Had Nimmo been the winter's first signing, you could maybe chalk it up to Steve Cohen's warped idea about what things cost. But in the context of the megadeals reached earlier this winter ...
- Aaron Judge: Nine years, $360 million
- Trea Turner: 11 years, $300 million
- Xander Bogaerts: 11 years, $280 million
- Jacob deGrom: Five years, $185 million
... Nimmo's contract almost looks about right. Or just as wrong as any of them, depending on how you approach it.
There's a chance that these deals don't represent a new normal, but a surge resulting from a unique confluence of factors outlined by Forbes' Maury Brown, who points to brand-new labor peace, rising national TV deals, additional playoff teams, and a one-time $900 million chunk of change from Disney for the rest of MLB's steaming tech. If another hard-nosed labor battle arises a few years from now, belts and pursestrings could re-tighten.
But while some of these influxes are temporary, other factors have staying power, like additional playoff teams and richer owners. If that's the case, it's easy to imagine the White Sox falling further behind the times, because they couldn't be motivated to act when it was most beneficial to do so. The baseball reasons were there, as the White Sox should've been ensuring postseason appearances instead of assuming them. The financial reasons were also there, because now that the free agent market has reversed course, the Sox missed out on the time value of money, especially when they would've been buying low.
In a context where Nimmo is signing for eight years and $162 million coming off his first full healthy season in three tries, the nine years and $222 million remaining on Harper's contract almost looks like a bargain. Springer has four years and $90 million left, which might look downright enviable depending on what Andrew Benintendi signs for. (If only everybody who worried about paying Harper or Springer or Manny Machado $25 to $30 million at age 35 would've known the trepidation of paying Yoán Moncada $24 million at age 29.)
Add it all up, and if the White Sox had no interest in signing somebody like Springer to a $150 million contract, then there's really no point in projecting them to be active in markets where shakier players command more, is there?

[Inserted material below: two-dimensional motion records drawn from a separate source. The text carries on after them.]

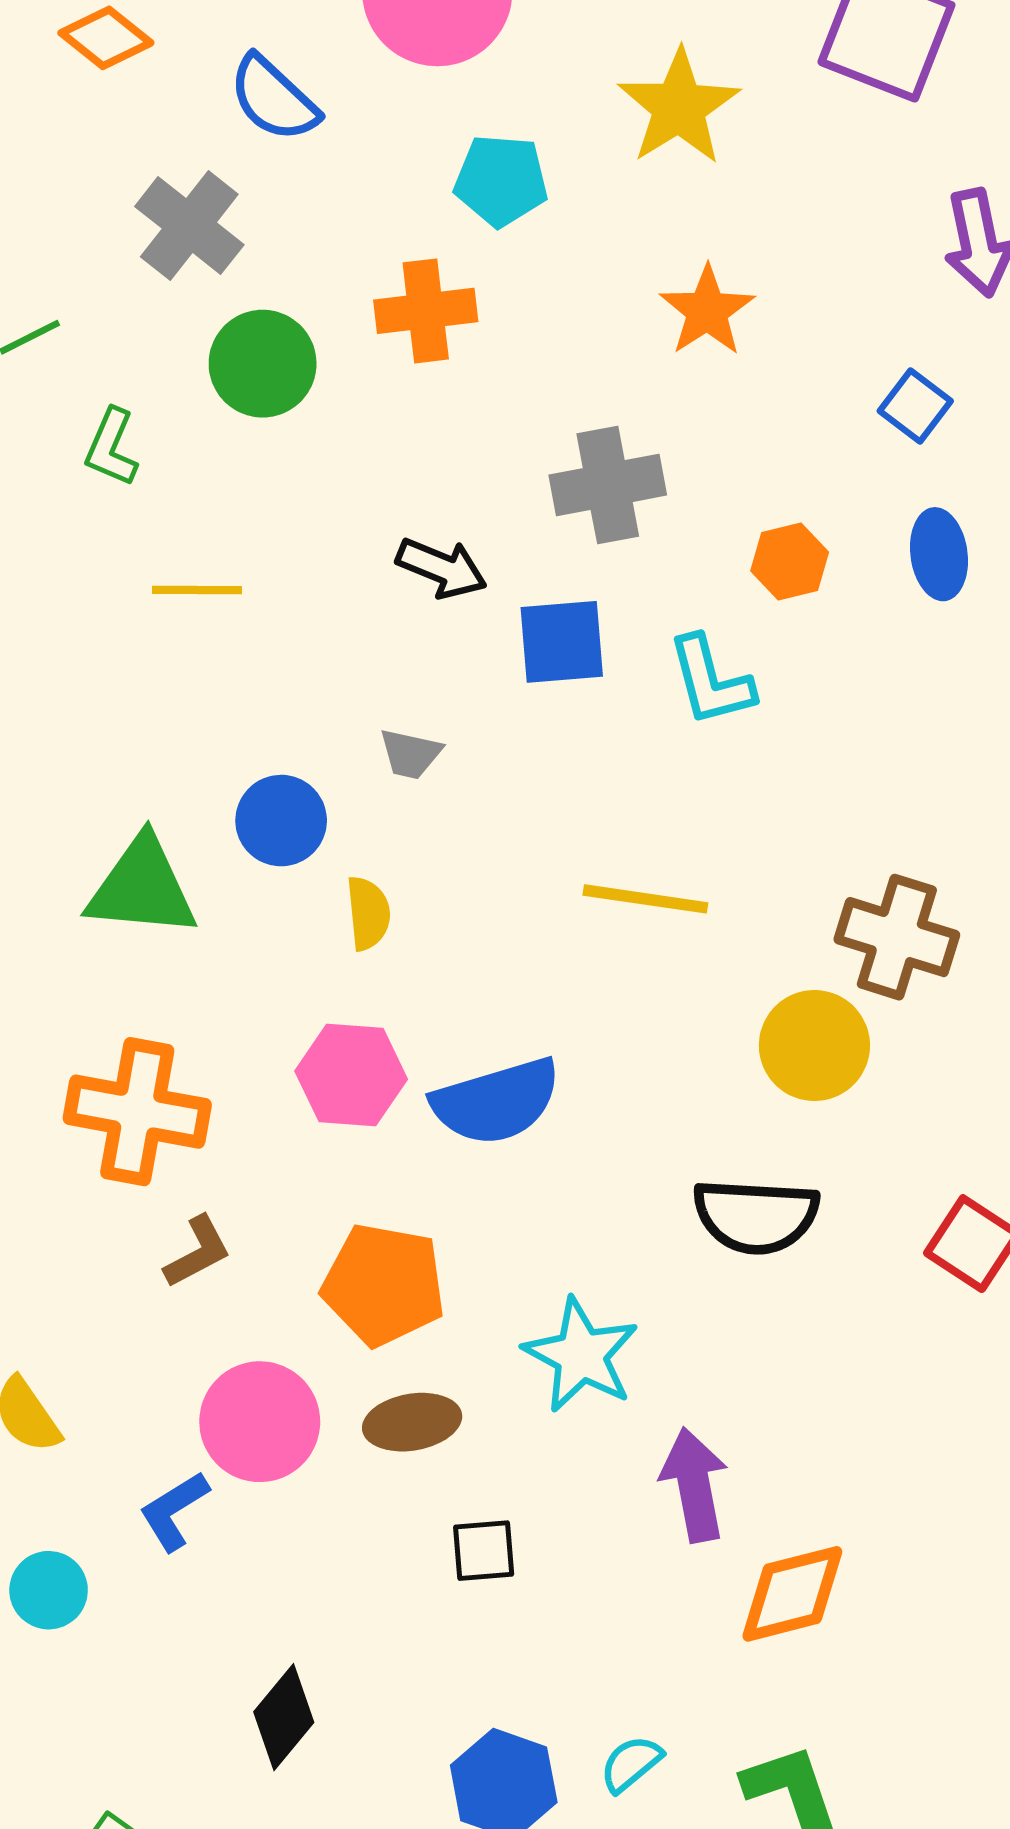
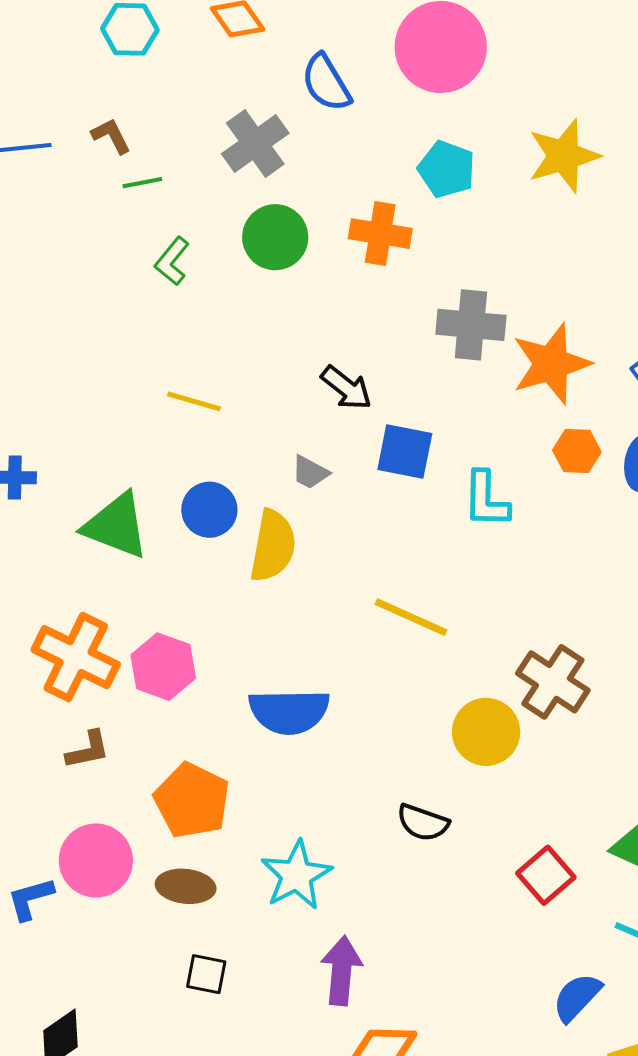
orange star: (707, 311) -> (551, 364), moved, size x1.4
gray cross: (608, 485) -> (471, 325), moved
orange hexagon: (790, 561) -> (577, 451), moved
yellow line: (197, 590) -> (194, 401), moved
gray trapezoid: (410, 754) -> (310, 472), moved
yellow semicircle: (368, 913) -> (273, 546), moved, size x1.6
pink hexagon: (351, 1075) -> (163, 667), moved
black semicircle: (756, 1216) -> (423, 823), size x0.7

I'd say the White Sox lack a sense of urgency, but I dislike that phrase because "more urgency" isn't always the solution at the time, which means Rick Hahn can always be mostly correct when he says something like ...
“At the end of the day, there’s no added benefit to acquiring a player (now). Doing a bad deal on December 6 is a lot worse than doing a good deal on January 6. There’s excitement. We feel it. We all come out here. Your staff is out here. You’re talking, there’s a bit of a fever pitch, an energy, a focus on the game. We certainly would love to replicate some of the previous Winter Meetings we had where we had multiple trades or free-agent signings. In the end, we’re not going to force it.”
It's more accurate to say the White Sox lack a sense of time and place, which is even more worrisome since it calls into question general cognitive abilities. Hahn can't convincingly extol the virtues of patience after a winter where Kendall Graveman and Leury García represented his only pre-lockout activity, and his post-lockout moves weren't much better. Jerry Reinsdorf is as culpable as anybody for the franchise's shortcomings, especially after two years of dicking around with Tony La Russa, so maybe he shouldn't joke about how few games the White Sox win.
This makes me worried for Pedro Grifol, because if the White Sox are planning on treating 2023 as a re-simulation of 2022 with an invested manager, they run a serious risk of setting him up to fail, because it doesn't take into account all the ways the league is getting better. But I'm only worried a little bit -- not because of anything the White Sox may or may not accomplish, but because failure is so seldom punished here.